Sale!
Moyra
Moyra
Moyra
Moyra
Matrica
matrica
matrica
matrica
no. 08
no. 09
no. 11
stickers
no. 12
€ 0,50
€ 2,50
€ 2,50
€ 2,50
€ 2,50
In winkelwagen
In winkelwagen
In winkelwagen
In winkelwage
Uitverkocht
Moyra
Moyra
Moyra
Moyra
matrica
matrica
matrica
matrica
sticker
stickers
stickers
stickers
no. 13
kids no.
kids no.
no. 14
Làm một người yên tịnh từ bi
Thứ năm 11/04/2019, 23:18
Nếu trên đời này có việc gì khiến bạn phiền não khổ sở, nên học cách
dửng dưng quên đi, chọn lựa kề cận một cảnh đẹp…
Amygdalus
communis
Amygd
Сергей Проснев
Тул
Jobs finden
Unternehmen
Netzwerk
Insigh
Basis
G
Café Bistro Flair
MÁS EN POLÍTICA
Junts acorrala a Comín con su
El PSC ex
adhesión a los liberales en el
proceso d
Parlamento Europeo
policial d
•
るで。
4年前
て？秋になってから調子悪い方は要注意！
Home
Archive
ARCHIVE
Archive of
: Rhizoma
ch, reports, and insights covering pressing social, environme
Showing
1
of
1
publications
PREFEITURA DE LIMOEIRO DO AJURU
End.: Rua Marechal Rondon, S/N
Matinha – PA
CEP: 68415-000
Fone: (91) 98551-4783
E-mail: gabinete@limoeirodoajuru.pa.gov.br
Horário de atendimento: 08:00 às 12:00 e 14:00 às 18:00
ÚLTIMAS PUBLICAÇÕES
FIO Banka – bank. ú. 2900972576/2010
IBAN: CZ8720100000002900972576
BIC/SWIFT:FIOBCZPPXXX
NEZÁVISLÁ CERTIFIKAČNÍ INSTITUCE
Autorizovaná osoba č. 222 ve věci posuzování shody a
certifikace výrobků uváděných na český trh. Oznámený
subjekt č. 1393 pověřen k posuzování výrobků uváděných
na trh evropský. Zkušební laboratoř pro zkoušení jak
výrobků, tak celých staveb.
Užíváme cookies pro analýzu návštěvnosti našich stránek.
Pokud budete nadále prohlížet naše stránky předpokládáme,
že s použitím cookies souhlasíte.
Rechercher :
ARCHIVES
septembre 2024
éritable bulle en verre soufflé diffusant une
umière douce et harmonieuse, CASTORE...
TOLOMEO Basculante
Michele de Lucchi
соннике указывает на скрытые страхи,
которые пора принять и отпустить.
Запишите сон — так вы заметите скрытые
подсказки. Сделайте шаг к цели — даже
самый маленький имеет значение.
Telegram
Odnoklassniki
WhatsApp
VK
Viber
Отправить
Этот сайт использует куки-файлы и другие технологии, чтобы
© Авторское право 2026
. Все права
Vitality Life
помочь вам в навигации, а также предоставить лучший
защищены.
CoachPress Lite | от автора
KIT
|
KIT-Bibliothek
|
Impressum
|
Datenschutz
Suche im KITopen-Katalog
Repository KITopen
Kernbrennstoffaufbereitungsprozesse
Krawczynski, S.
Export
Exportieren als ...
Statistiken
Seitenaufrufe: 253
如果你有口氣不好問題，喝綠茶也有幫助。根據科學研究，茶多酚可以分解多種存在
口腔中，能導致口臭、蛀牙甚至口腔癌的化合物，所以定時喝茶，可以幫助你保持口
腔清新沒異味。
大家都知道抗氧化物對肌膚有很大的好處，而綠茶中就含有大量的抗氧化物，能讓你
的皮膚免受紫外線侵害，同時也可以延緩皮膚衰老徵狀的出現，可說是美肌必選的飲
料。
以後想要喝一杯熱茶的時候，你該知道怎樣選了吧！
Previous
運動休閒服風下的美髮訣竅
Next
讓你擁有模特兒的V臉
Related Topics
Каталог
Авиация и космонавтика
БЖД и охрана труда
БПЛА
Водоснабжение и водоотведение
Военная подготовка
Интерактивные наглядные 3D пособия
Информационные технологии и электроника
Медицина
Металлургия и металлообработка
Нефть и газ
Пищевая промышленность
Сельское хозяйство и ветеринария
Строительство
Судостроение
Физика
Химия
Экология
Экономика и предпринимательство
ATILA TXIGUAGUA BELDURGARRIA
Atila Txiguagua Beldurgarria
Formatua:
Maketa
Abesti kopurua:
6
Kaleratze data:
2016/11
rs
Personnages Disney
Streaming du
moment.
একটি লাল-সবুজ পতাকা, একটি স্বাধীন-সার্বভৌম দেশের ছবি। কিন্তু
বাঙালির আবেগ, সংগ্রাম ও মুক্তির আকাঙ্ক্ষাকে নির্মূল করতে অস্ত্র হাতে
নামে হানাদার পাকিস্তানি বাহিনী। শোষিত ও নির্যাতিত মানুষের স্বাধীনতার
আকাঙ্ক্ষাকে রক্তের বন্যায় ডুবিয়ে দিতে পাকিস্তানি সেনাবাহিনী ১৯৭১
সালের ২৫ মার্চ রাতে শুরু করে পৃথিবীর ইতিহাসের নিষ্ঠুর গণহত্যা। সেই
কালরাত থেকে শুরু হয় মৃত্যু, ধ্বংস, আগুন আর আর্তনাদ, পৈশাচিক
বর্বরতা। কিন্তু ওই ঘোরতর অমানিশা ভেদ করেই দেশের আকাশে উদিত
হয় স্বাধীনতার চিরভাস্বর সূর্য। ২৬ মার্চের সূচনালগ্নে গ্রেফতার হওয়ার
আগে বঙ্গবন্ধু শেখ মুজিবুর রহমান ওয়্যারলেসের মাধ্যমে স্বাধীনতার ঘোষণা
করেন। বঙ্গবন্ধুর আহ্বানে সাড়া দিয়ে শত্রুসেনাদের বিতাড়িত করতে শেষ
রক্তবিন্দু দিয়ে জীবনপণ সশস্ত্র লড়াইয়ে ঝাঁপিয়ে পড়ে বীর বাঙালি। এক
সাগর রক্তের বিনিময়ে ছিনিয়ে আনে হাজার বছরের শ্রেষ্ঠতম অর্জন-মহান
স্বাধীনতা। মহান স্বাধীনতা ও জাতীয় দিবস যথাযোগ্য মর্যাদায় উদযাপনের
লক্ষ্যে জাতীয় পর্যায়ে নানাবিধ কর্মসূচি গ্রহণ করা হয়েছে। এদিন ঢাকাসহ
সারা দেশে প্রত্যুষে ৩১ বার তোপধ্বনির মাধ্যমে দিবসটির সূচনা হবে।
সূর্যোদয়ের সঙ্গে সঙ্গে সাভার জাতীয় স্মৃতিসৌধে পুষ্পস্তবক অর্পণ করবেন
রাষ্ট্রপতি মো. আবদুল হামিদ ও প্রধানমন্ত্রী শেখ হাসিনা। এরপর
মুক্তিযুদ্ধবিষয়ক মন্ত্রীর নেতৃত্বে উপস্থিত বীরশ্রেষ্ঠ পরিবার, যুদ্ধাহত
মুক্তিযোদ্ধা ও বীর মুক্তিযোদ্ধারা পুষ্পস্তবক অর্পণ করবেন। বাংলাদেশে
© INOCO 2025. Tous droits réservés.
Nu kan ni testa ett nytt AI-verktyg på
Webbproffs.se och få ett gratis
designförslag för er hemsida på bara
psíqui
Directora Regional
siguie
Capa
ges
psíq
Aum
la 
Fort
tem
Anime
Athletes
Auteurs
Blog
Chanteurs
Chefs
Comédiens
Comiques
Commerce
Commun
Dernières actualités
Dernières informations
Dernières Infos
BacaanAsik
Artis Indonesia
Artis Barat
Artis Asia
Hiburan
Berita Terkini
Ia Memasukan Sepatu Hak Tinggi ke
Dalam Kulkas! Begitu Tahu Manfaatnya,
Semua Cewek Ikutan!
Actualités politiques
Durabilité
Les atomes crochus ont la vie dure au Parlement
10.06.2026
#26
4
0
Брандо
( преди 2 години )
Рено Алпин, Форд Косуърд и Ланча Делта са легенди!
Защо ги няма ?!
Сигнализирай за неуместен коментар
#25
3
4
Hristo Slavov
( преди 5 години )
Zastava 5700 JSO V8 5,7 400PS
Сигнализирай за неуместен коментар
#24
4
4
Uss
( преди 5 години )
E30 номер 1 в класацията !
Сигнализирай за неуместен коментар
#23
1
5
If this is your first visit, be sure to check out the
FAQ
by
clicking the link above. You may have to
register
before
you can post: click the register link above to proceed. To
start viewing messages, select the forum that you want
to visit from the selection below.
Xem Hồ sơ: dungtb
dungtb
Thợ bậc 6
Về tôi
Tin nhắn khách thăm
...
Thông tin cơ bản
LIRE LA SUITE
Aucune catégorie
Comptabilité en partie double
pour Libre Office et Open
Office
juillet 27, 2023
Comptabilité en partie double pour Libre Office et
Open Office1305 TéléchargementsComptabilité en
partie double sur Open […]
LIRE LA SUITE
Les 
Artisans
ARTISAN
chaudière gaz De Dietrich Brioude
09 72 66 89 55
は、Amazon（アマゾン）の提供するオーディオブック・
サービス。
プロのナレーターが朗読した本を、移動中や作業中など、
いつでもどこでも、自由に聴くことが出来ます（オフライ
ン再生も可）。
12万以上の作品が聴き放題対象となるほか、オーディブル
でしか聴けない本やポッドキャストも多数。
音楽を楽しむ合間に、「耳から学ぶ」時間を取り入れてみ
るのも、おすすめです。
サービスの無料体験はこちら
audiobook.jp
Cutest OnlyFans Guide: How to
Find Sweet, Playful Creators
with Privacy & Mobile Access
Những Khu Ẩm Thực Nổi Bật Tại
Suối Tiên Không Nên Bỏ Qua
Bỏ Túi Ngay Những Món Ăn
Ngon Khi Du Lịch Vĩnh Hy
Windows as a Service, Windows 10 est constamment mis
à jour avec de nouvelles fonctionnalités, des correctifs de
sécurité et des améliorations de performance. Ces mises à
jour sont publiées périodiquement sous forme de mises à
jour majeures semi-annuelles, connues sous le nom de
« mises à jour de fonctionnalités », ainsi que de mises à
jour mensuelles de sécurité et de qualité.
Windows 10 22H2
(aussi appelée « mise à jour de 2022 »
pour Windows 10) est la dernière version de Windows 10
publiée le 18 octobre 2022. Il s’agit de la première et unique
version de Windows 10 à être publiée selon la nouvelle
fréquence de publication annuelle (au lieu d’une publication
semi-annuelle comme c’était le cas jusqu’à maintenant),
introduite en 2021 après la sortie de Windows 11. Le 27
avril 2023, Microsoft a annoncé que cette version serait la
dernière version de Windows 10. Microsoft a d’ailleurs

# Work item:
Gather every line from the entries above where the word "fonctionnalités" appears, and copy them.

# Answer section:
à jour avec de nouvelles fonctionnalités, des correctifs de
« mises à jour de fonctionnalités », ainsi que de mises à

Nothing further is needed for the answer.